SUNRISE, Fla., May 28, 2009 (GLOBE NEWSWIRE) -- Bioheart, Inc. (OTCBB:BHRT) announces plans to host a live webcast on June 4, 2009, from 2:00 p.m. to 3:00 p.m. EDT.
After reviewing supporting pre-clinical data dating back to 1988 and clinical data from controlled studies which began in early 2000 (nearly 400 patients), a panel of experts strongly endorses moving forward to complete the final phase of clinical trials to advance muscle stem cell (myoblast) therapy for treating heart failure to mainstream use with FDA approval and CMS reimbursement.
Bioheart's latest Phase II/III MARVEL study has undergone interim analysis and although data are not disclosed due to pending publication confidentiality, the panel of experts has reviewed these data and has unanimously and enthusiastically endorsed moving forward to finish the pivotal studies to bring this product to FDA approval based on their review.
During this live webcast, leading physicians and scientists will be available for an open-panel discussion on advancing muscle stem cell (myoblast) therapy to mainstream use in treating heart failure patients.
Bioheart will host this webcast on Thursday, June 4, 2009, at 2:00 p.m. Eastern Daylight Time. To register for the webcast please contact Jen Otto at jotto@bioheartinc.com.
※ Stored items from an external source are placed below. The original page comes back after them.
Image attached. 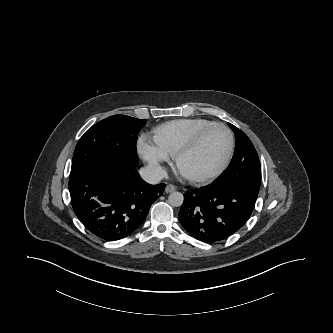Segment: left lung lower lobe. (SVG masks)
I'll return each mask as SVG.
<instances>
[{"label": "left lung lower lobe", "mask_w": 333, "mask_h": 333, "mask_svg": "<svg viewBox=\"0 0 333 333\" xmlns=\"http://www.w3.org/2000/svg\"><path fill=\"white\" fill-rule=\"evenodd\" d=\"M256 199V195L242 188L212 183L184 194L178 218L194 238L206 243L219 242L247 222Z\"/></svg>", "instance_id": "1"}]
</instances>
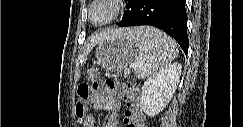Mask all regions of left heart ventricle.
Wrapping results in <instances>:
<instances>
[{
    "mask_svg": "<svg viewBox=\"0 0 243 127\" xmlns=\"http://www.w3.org/2000/svg\"><path fill=\"white\" fill-rule=\"evenodd\" d=\"M110 13L111 10L108 7L104 5H95L91 11V17L92 20L99 22L108 17Z\"/></svg>",
    "mask_w": 243,
    "mask_h": 127,
    "instance_id": "obj_1",
    "label": "left heart ventricle"
}]
</instances>
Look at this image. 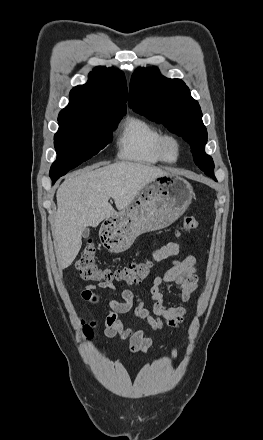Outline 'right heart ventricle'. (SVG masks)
<instances>
[{
    "mask_svg": "<svg viewBox=\"0 0 263 440\" xmlns=\"http://www.w3.org/2000/svg\"><path fill=\"white\" fill-rule=\"evenodd\" d=\"M161 130L146 119L129 116L122 124L117 139L120 159L146 164L163 162L158 151Z\"/></svg>",
    "mask_w": 263,
    "mask_h": 440,
    "instance_id": "right-heart-ventricle-1",
    "label": "right heart ventricle"
}]
</instances>
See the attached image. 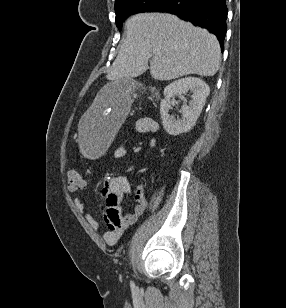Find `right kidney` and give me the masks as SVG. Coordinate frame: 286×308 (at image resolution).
<instances>
[{
  "instance_id": "obj_1",
  "label": "right kidney",
  "mask_w": 286,
  "mask_h": 308,
  "mask_svg": "<svg viewBox=\"0 0 286 308\" xmlns=\"http://www.w3.org/2000/svg\"><path fill=\"white\" fill-rule=\"evenodd\" d=\"M188 91L192 93L191 101L189 105L182 106V118L176 120L169 114L172 109L171 99L178 94H186ZM209 92V86L196 77H186L170 83L164 89V99L160 103V114L165 131L172 136L189 132L195 125Z\"/></svg>"
}]
</instances>
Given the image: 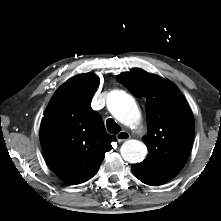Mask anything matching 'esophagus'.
<instances>
[{
    "label": "esophagus",
    "instance_id": "34e87169",
    "mask_svg": "<svg viewBox=\"0 0 221 221\" xmlns=\"http://www.w3.org/2000/svg\"><path fill=\"white\" fill-rule=\"evenodd\" d=\"M116 139L118 142H124L130 139V134L127 131H121L116 135Z\"/></svg>",
    "mask_w": 221,
    "mask_h": 221
}]
</instances>
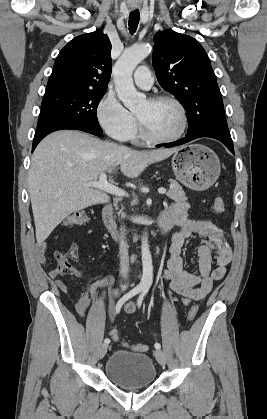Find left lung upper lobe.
I'll use <instances>...</instances> for the list:
<instances>
[{"mask_svg":"<svg viewBox=\"0 0 267 419\" xmlns=\"http://www.w3.org/2000/svg\"><path fill=\"white\" fill-rule=\"evenodd\" d=\"M153 68L159 84L185 108L188 126L212 115V130L227 126L223 101L210 60L194 38L174 31L154 36Z\"/></svg>","mask_w":267,"mask_h":419,"instance_id":"1","label":"left lung upper lobe"}]
</instances>
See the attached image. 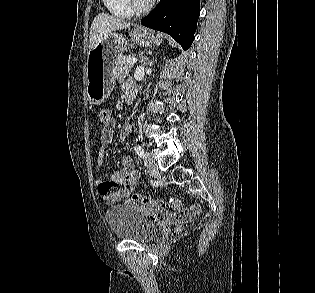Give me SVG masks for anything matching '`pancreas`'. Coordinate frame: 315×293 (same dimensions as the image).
I'll use <instances>...</instances> for the list:
<instances>
[{
	"instance_id": "obj_1",
	"label": "pancreas",
	"mask_w": 315,
	"mask_h": 293,
	"mask_svg": "<svg viewBox=\"0 0 315 293\" xmlns=\"http://www.w3.org/2000/svg\"><path fill=\"white\" fill-rule=\"evenodd\" d=\"M129 57L127 56H121L118 60V66H117V79L119 82H123L126 77L130 76V70L132 68V65L127 64V60Z\"/></svg>"
}]
</instances>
The distinguished panel will include: Warren Sherman, MD, Director, Stem Cell Research and Regenerative Medicine, Columbia University Medical Center Christopher O'Connor, MD, Director Heart Center, Duke University Medical Center Thomas Povsic, MD, Ph.D., Assistant. Professor of Medicine, Duke University Medical Center Carl Pepine, MD, Professor of Medicine, University of Florida College of Medicine HJ Duckers, MD, Interventional Cardiologist, Thoraxcenter, Rotterdam Nabil Dib, MD, Director, Cardiovascular Research, Mercy Gilbert & Chandler Medical Centers Doris Taylor, Ph.D., Director, Center for Cardiovascular Repair, University of Minnesota
About Bioheart, Inc.
Bioheart, Inc. is committed to delivering intelligent devices and biologics that help monitor, diagnose and treat heart failure and cardiovascular diseases. Its goals are to improve a patient's quality of life and reduce health care costs and hospitalizations. Specific to biotechnology, Bioheart is focused on the discovery, development and, subject to regulatory approval, commercialization of autologous cell therapies for the treatment of chronic and acute heart damage. Its lead product candidate, MyoCell(r), is an innovative clinical muscle-derived stem cell therapy designed to populate regions of scar tissue within a patient's heart with new living cells for the purpose of improving cardiac function in chronic heart failure patients. The Company's pipeline includes multiple product candidates for the treatment of heart damage, including Bioheart Acute Cell Therapy, an autologous, adipose tissue-derived stem cell treatment for acute heart damage, and MyoCell(r) SDF-1, a therapy utilizing autologous cells that are genetically modified to express additional potentially therapeutic growth proteins. For more information on Bioheart, visit www.bioheartinc.com.
MyoCell, MyoCell SDF-1 and MyoCath are trademarks of Bioheart, Inc.
Forward-Looking Statements:
Except for historical matters contained herein, statements made in this press release are forward-looking and are made pursuant to the safe harbor provisions of the Private Securities Litigation Reform Act of 1995. Without limiting the generality of the foregoing, words such as "may," "will," "to," "plan," "expect," "believe," "anticipate," "intend," "could," "would", "estimate", or "continue" or the negative other variations thereof or comparable terminology are intended to identify forward-looking statements.
Investors and others are cautioned that a variety of factors, including certain risks, may affect our business and cause actual results to differ materially from those set forth in the forward-looking statements. These risk factors include, without limitation, (i) our ability to obtain additional financing; (ii) our ability to control and reduce our expenses; (iii) our ability to establish a distribution network for and commence distribution of certain products for which we have acquired distribution rights; (iv) our ability to timely and successfully complete our clinical trials; (v) the occurrence of any unacceptable side effects during or after preclinical and clinical testing of our product candidates; (vi) the timing of and our ability to obtain and maintain regulatory approvals for our product candidates; (vii) our dependence on the success of our lead product candidate; (viii) our inability to predict the extent of our future losses or if or when we will become profitable; (ix) our ability to protect our intellectual property rights; and (x) intense competition. The Company is also subject to the risks and uncertainties described in its filings with the Securities and Exchange Commission, including the section entitled "Risk Factors" in its Annual Report on Form 10-K for the year ended December 31, 2008, as amended by its Annual Report on Form 10-K/A, and its Quarterly Reports on Form 10-Q for the quarters ended March 31, 2008; June 30, 2008 and September 30, 2008.